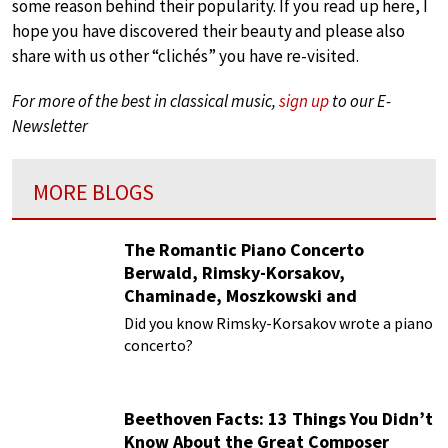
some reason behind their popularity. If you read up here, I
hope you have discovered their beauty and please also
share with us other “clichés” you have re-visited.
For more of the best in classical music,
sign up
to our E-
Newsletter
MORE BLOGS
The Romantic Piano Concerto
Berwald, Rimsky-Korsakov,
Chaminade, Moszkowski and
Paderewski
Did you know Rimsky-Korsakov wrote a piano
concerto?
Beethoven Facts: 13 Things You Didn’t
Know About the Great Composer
^^^^^^^^
What to produce: Copy down each line in the entries that has the word "their".

Written solution:
some reason behind their popularity. If you read up here, I
hope you have discovered their beauty and please also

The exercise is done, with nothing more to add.